In its first iteration, Yamamoto’s plan was conceived as a giant suicide attack, in which the valuable Japanese carriers would launch three hundred planes five hundred miles from Pearl Harbor and immediately head home—out of range of American response. These Japanese dive-bombers and torpedo planes would deploy their weapons on the U.S. ships and—their fate sealed because there would not be fuel enough to return to the carriers—the pilots would crash into the ocean in the ages-old Japanese tradition of seppuku, or honor suicide.16
Somehow, this solution didn’t sit right with the naval authorities, who realized the impact of losing three hundred trained pilots, who took almost as long to train as it took to build an aircraft carrier. Nor did it sit well with Yamamoto himself, who became willing to gamble (he had been an inveterate poker player during his time in the United States) that his carriers could catch the Americans napping.
* * *
IN THE SUMMER OF 1940, Hitler’s armies roared through Belgium and France. Roosevelt had convinced himself to run for an unprecedented third term. For several years, he had gone to great lengths preparing the nation for a vast conflict, eventually with the active support of Great Britain. Now a severe threat loomed from within—the isolationists—who could, if they gained power, reverse all of Roosevelt’s enormous programs to build up the military. Worse, they might withdraw support for the British, who were now fighting the Nazis alone.

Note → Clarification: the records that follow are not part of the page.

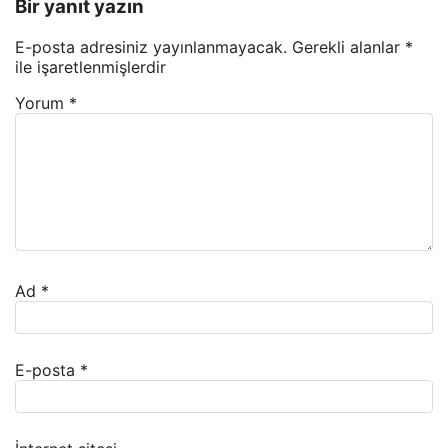
Bir yanıt yazın
E-posta adresiniz yayınlanmayacak.
Gerekli alanlar
*
ile işaretlenmişlerdir
Yorum
*
Ad
*
E-posta
*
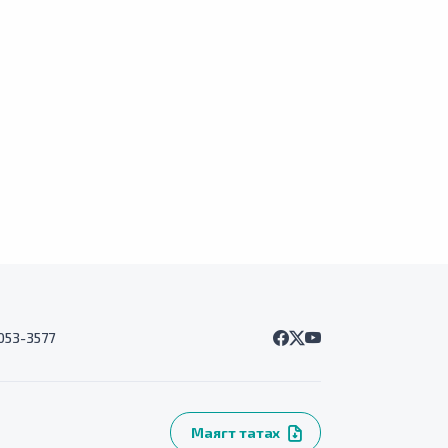
7053-3577
Маягт татах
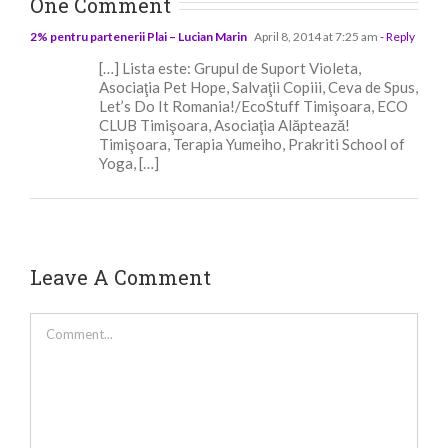
One Comment
2% pentru partenerii Plai – Lucian Marin
April 8, 2014 at 7:25 am
- Reply
[…] Lista este: Grupul de Suport Violeta,
Asociaţia Pet Hope, Salvaţii Copiii, Ceva de Spus,
Let’s Do It Romania!/EcoStuff Timişoara, ECO
CLUB Timişoara, Asociaţia Alăptează!
Timişoara, Terapia Yumeiho, Prakriti School of
Yoga, […]
Leave A Comment
Comment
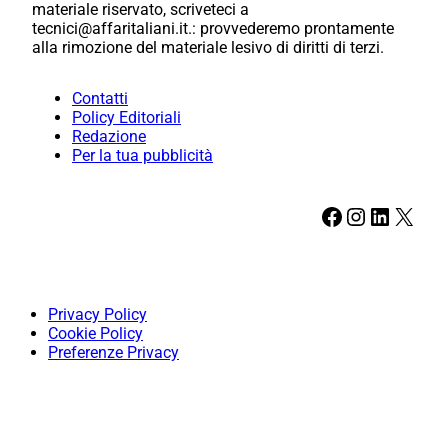
materiale riservato, scriveteci a
tecnici@affaritaliani.it.: provvederemo prontamente
alla rimozione del materiale lesivo di diritti di terzi.
Contatti
Policy Editoriali
Redazione
Per la tua pubblicità
Facebook
Instagram
LinkedIn
X
Privacy Policy
Cookie Policy
Preferenze Privacy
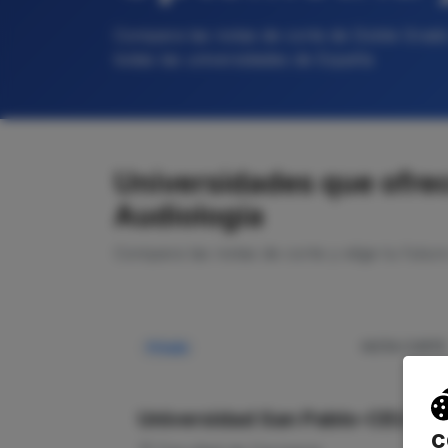
Compara las notas de corte de Doble Grado
todas las universidades de España
Universidades que ofrec
Audiología
Compara las notas de corte y elige tu futur
NOTA CORTE
Privada
—
Universidad San Pablo-CEU
c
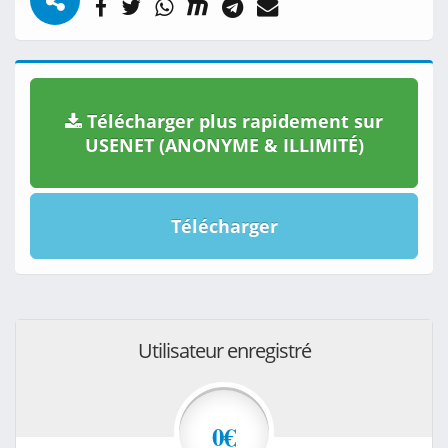
Télécharger plus rapidement sur
USENET (ANONYME & ILLIMITÉ)
Télécharger
Utilisateur enregistré
0€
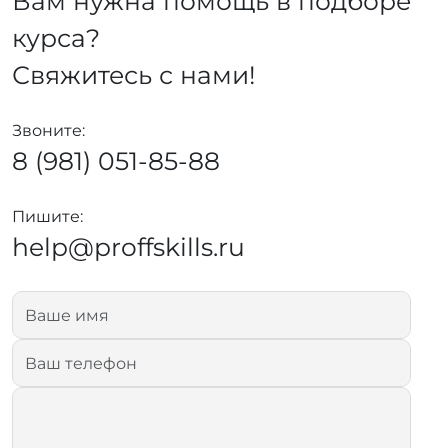
Вам нужна помощь в подборе
курса?
Свяжитесь с нами!
Звоните:
8 (981) 051-85-88
Пишите:
help@proffskills.ru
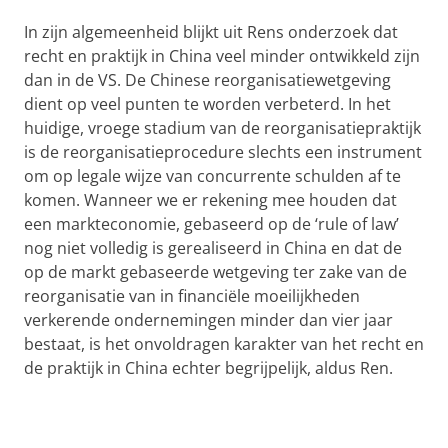
In zijn algemeenheid blijkt uit Rens onderzoek dat
recht en praktijk in China veel minder ontwikkeld zijn
dan in de VS. De Chinese reorganisatiewetgeving
dient op veel punten te worden verbeterd. In het
huidige, vroege stadium van de reorganisatiepraktijk
is de reorganisatieprocedure slechts een instrument
om op legale wijze van concurrente schulden af te
komen. Wanneer we er rekening mee houden dat
een markteconomie, gebaseerd op de ‘rule of law’
nog niet volledig is gerealiseerd in China en dat de
op de markt gebaseerde wetgeving ter zake van de
reorganisatie van in financiële moeilijkheden
verkerende ondernemingen minder dan vier jaar
bestaat, is het onvoldragen karakter van het recht en
de praktijk in China echter begrijpelijk, aldus Ren.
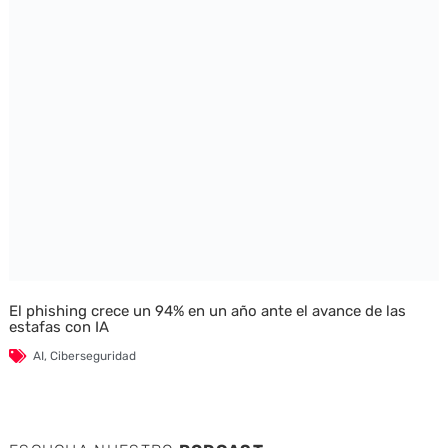
El phishing crece un 94% en un año ante el avance de las
estafas con IA
AI
,
Ciberseguridad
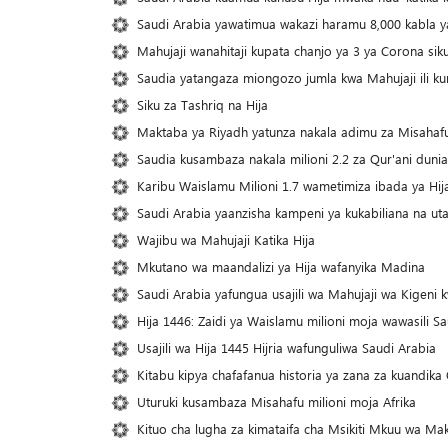
Saudi Arabia yawatimua wakazi haramu 8,000 kabla y
Mahujaji wanahitaji kupata chanjo ya 3 ya Corona sik
Saudia yatangaza miongozo jumla kwa Mahujaji ili kur
Siku za Tashriq na Hija
Maktaba ya Riyadh yatunza nakala adimu za Misahaf
Saudia kusambaza nakala milioni 2.2 za Qur'ani dun
Karibu Waislamu Milioni 1.7 wametimiza ibada ya Hija
Saudi Arabia yaanzisha kampeni ya kukabiliana na utap
Wajibu wa Mahujaji Katika Hija
Mkutano wa maandalizi ya Hija wafanyika Madina
Saudi Arabia yafungua usajili wa Mahujaji wa Kigeni k
Hija 1446: Zaidi ya Waislamu milioni moja wawasili S
Usajili wa Hija 1445 Hijria wafunguliwa Saudi Arabia
Kitabu kipya chafafanua historia ya zana za kuandika 
Uturuki kusambaza Misahafu milioni moja Afrika
Kituo cha lugha za kimataifa cha Msikiti Mkuu wa Ma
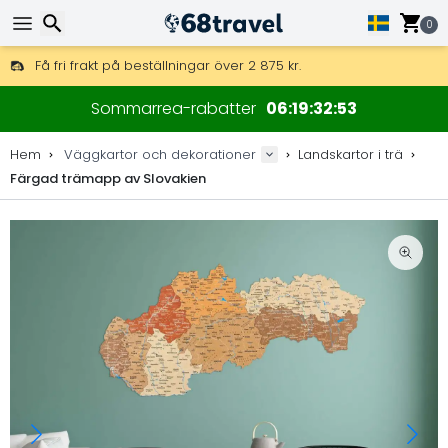
0
Få fri frakt på beställningar över 2 875 kr.
DHL Express över natten är också tillgängligt.
Sök
30 dagar för retur, 90 dagar för träkartor och dekorationer.
Sommarrea-rabatter
06
19
32
52
Originaltillverkare av kartor och dekorationer.
Hem
Väggkartor och dekorationer
Landskartor i trä
Färgad trämapp av Slovakien
Sök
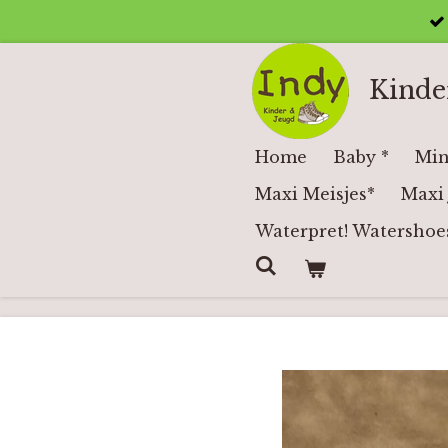
Ga
direct
naar
Kinde
de
hoofdinhoud
Home
Baby *
Min
Maxi Meisjes*
Maxi 
Waterpret! Watershoe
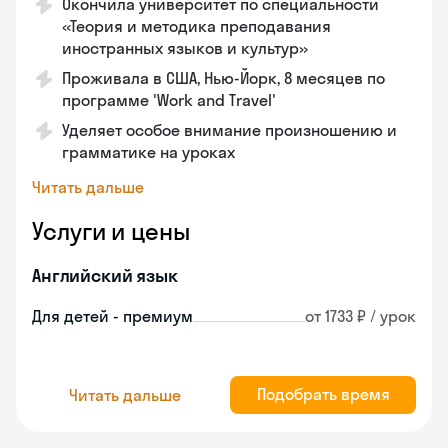
Окончила университет по специальности
«Теория и методика преподавания
иностранных языков и культур»
Проживала в США, Нью-Йорк, 8 месяцев по
программе 'Work and Travel'
Уделяет особое внимание произношению и
грамматике на уроках
Читать дальше
Услуги и цены
Английский язык
Для детей - премиум
от 1733 ₽ / урок
Подобрать время
Читать дальше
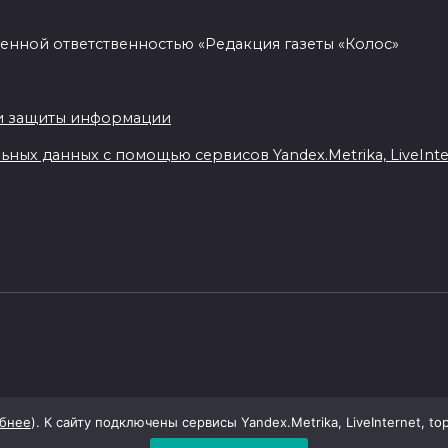
енной ответственностью «Редакция газеты «Колос»
.
и защиты информации
ных данных с помощью сервисов Yandex.Metrika, LiveIntern
бнее
). К сайту подключены сервисы Yandex.Metrika, LiveInternet, to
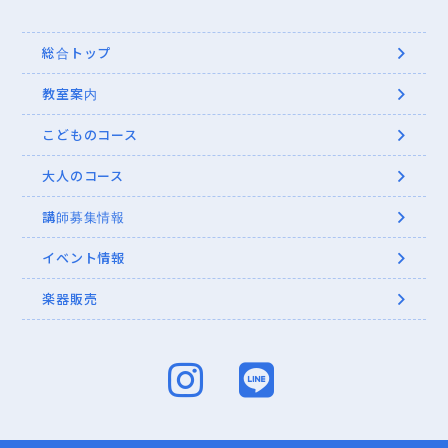
総合トップ
教室案内
こどものコース
大人のコース
講師募集情報
イベント情報
楽器販売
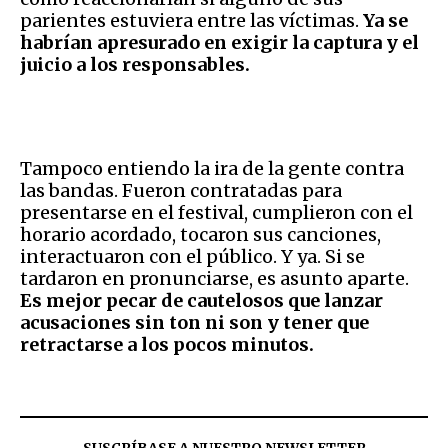
parientes estuviera entre las víctimas.
Ya se
habrían apresurado en exigir la captura y el
juicio a los responsables.
Tampoco entiendo la ira de la gente contra
las bandas. Fueron contratadas para
presentarse en el festival, cumplieron con el
horario acordado, tocaron sus canciones,
interactuaron con el público. Y ya. Si se
tardaron en pronunciarse, es asunto aparte.
Es mejor pecar de cautelosos que lanzar
acusaciones sin ton ni son y tener que
retractarse a los pocos minutos.
SUSCRÍBASE A NUESTRO NEWSLETTER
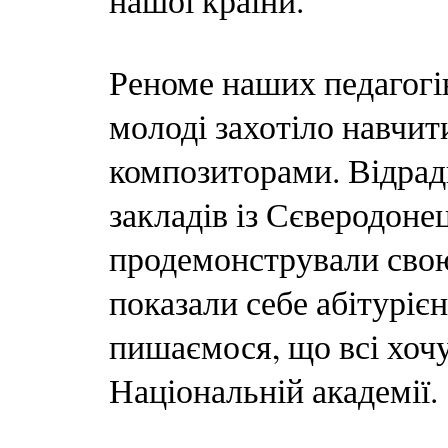
нашої країни.
Реноме наших педагогі
молоді захотіло навчити
композиторами. Відра
закладів із Сєверодоне
продемонстрували сво
показали себе абітуріє
пишаємося, що всі хочу
Національній академії.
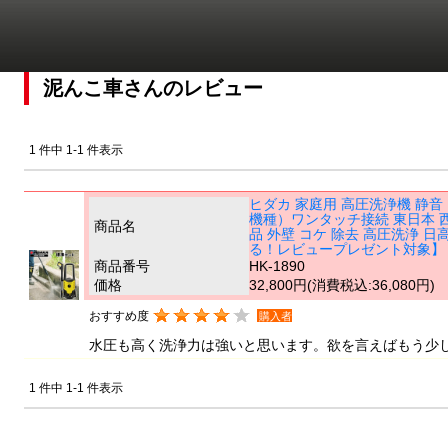
泥んこ車さんのレビュー
1 件中 1-1 件表示
ヒダカ 家庭用 高圧洗浄機 静音 H
機種）ワンタッチ接続 東日本 西日本
商品名
品 外壁 コケ 除去 高圧洗浄
る！レビュープレゼント対象】
商品番号
HK-1890
価格
32,800円
(消費税込:36,080円)
おすすめ度
購入者
水圧も高く洗浄力は強いと思います。欲を言えばもう少
1 件中 1-1 件表示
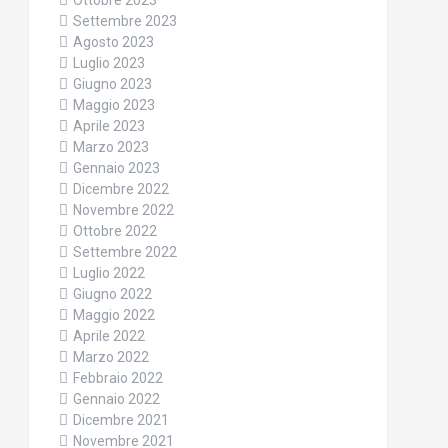
Ottobre 2023
Settembre 2023
Agosto 2023
Luglio 2023
Giugno 2023
Maggio 2023
Aprile 2023
Marzo 2023
Gennaio 2023
Dicembre 2022
Novembre 2022
Ottobre 2022
Settembre 2022
Luglio 2022
Giugno 2022
Maggio 2022
Aprile 2022
Marzo 2022
Febbraio 2022
Gennaio 2022
Dicembre 2021
Novembre 2021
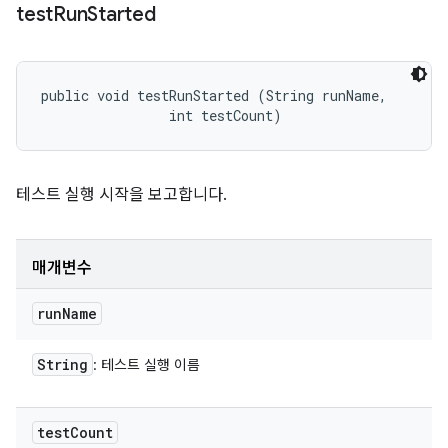
test
Run
Started
public void testRunStarted (String runName, 

                int testCount)
테스트 실행 시작을 보고합니다.
매개변수
run
Name
String
: 테스트 실행 이름
test
Count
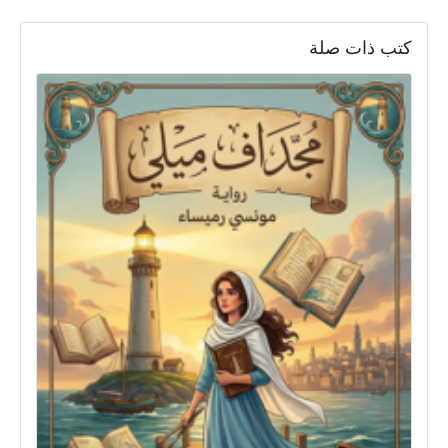
كتب ذات صلة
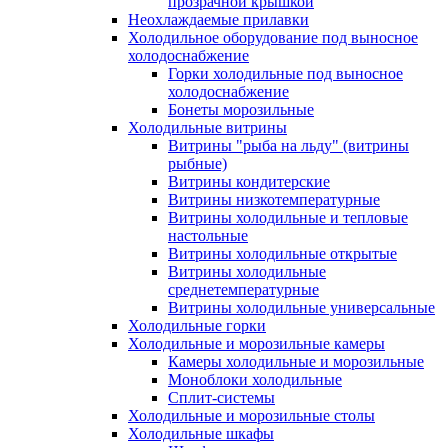
прозрачной крышкой
Неохлаждаемые прилавки
Холодильное оборудование под выносное
холодоснабжение
Горки холодильные под выносное
холодоснабжение
Бонеты морозильные
Холодильные витрины
Витрины "рыба на льду" (витрины
рыбные)
Витрины кондитерские
Витрины низкотемпературные
Витрины холодильные и тепловые
настольные
Витрины холодильные открытые
Витрины холодильные
среднетемпературные
Витрины холодильные универсальные
Холодильные горки
Холодильные и морозильные камеры
Камеры холодильные и морозильные
Моноблоки холодильные
Сплит-системы
Холодильные и морозильные столы
Холодильные шкафы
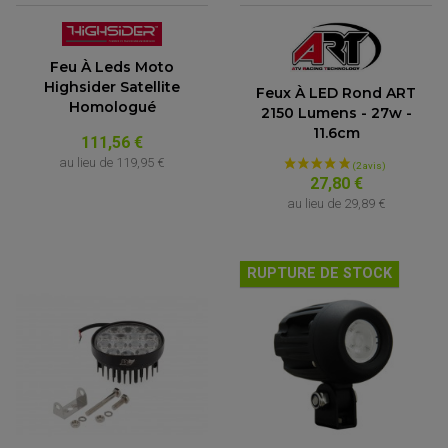
Feu À Leds Moto
Highsider Satellite
Feux À LED Rond ART
Homologué
2150 Lumens - 27w -
11.6cm
111,56 €
au lieu de
119,95 €
27,80 €
au lieu de
29,89 €
RUPTURE DE STOCK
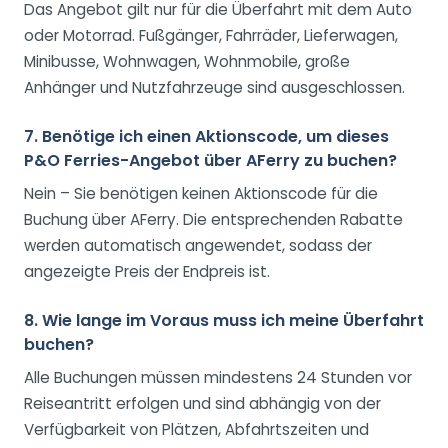
Das Angebot gilt nur für die Überfahrt mit dem Auto
oder Motorrad. Fußgänger, Fahrräder, Lieferwagen,
Minibusse, Wohnwagen, Wohnmobile, große
Anhänger und Nutzfahrzeuge sind ausgeschlossen.
7. Benötige ich einen Aktionscode, um dieses
P&O Ferries-Angebot über AFerry zu buchen?
Nein – Sie benötigen keinen Aktionscode für die
Buchung über AFerry. Die entsprechenden Rabatte
werden automatisch angewendet, sodass der
angezeigte Preis der Endpreis ist.
8. Wie lange im Voraus muss ich meine Überfahrt
buchen?
Alle Buchungen müssen mindestens 24 Stunden vor
Reiseantritt erfolgen und sind abhängig von der
Verfügbarkeit von Plätzen, Abfahrtszeiten und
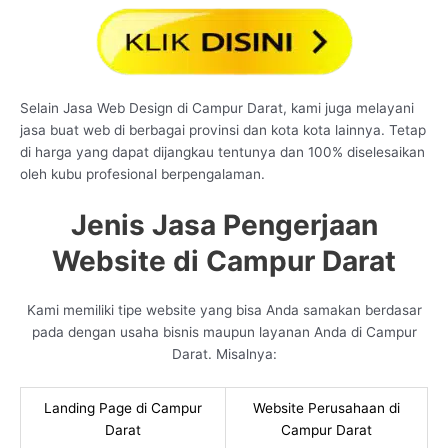
Selain Jasa Web Design di Campur Darat, kami juga melayani
jasa buat web di berbagai provinsi dan kota kota lainnya. Tetap
di harga yang dapat dijangkau tentunya dan 100% diselesaikan
oleh kubu profesional berpengalaman.
Jenis Jasa Pengerjaan
Website di Campur Darat
Kami memiliki tipe website yang bisa Anda samakan berdasar
pada dengan usaha bisnis maupun layanan Anda di Campur
Darat. Misalnya:
Landing Page di Campur
Website Perusahaan di
Darat
Campur Darat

Instead of actively running for the nomination, Roosevelt conceived a strategy in which he would instead be drafted into candidacy by a convention that understood his overwhelming influence over the foreign policy crisis. It worked, and Roosevelt would run for president with agriculture secretary Henry Wallace as his vice president. Democratic Party bosses were relieved, as they felt Roosevelt was the only Democratic candidate who could beat a Republican. But those closest to Roosevelt were less enthusiastic. His personal secretary Missy LeHand had become so concerned about the president’s health that she actually burst into tears when the results came in.
Unfortunately for the Republicans, their convention coincided with the fall of France to the Nazis. This possibly accounts for their selection of Wendell Willkie, an internationalist who four years earlier had been a Democrat, as the Republican presidential candidate in favor of the isolationist Robert Taft.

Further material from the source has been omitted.